§ **Work instruction**
An image-free, exact copy of the records below is required.

### Data extract

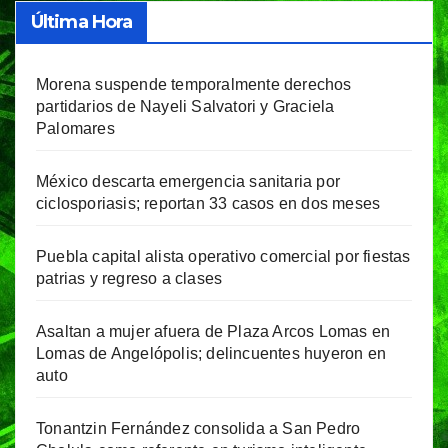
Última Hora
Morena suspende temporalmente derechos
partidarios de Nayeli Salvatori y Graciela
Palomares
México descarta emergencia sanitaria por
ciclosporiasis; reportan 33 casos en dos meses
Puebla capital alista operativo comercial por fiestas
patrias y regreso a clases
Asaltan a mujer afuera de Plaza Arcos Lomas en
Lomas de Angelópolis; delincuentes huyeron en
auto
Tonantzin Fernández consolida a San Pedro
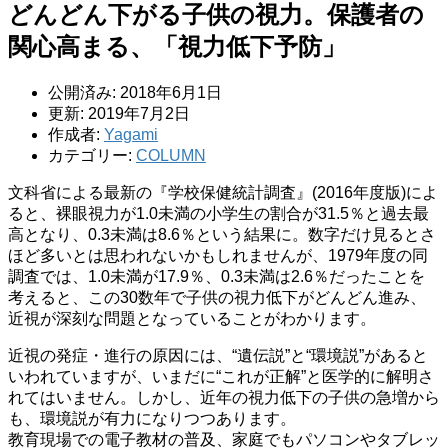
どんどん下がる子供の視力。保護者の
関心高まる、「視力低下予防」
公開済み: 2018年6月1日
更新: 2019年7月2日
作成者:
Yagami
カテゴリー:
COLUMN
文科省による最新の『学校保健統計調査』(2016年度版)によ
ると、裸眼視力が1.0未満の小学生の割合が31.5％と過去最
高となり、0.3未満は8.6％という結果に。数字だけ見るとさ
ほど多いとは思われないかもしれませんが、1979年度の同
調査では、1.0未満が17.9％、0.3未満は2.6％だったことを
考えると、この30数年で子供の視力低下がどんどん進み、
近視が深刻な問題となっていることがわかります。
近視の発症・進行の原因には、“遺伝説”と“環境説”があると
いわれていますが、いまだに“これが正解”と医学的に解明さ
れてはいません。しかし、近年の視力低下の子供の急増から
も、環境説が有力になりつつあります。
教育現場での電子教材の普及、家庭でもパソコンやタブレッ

######

§ **Response to this task**
Última Hora
Morena suspende temporalmente derechos
partidarios de Nayeli Salvatori y Graciela
Palomares
México descarta emergencia sanitaria por
ciclosporiasis; reportan 33 casos en dos meses
Puebla capital alista operativo comercial por fiestas
patrias y regreso a clases
Asaltan a mujer afuera de Plaza Arcos Lomas en
Lomas de Angelópolis; delincuentes huyeron en
auto
Tonantzin Fernández consolida a San Pedro
どんどん下がる子供の視力。保護者の
関心高まる、「視力低下予防」
公開済み: 2018年6月1日
更新: 2019年7月2日
作成者:
Yagami
カテゴリー:
COLUMN
文科省による最新の『学校保健統計調査』(2016年度版)によ
ると、裸眼視力が1.0未満の小学生の割合が31.5％と過去最
高となり、0.3未満は8.6％という結果に。数字だけ見るとさ
ほど多いとは思われないかもしれませんが、1979年度の同
調査では、1.0未満が17.9％、0.3未満は2.6％だったことを
考えると、この30数年で子供の視力低下がどんどん進み、
近視が深刻な問題となっていることがわかります。
近視の発症・進行の原因には、“遺伝説”と“環境説”があると
いわれていますが、いまだに“これが正解”と医学的に解明さ
れてはいません。しかし、近年の視力低下の子供の急増から
も、環境説が有力になりつつあります。
教育現場での電子教材の普及、家庭でもパソコンやタブレッ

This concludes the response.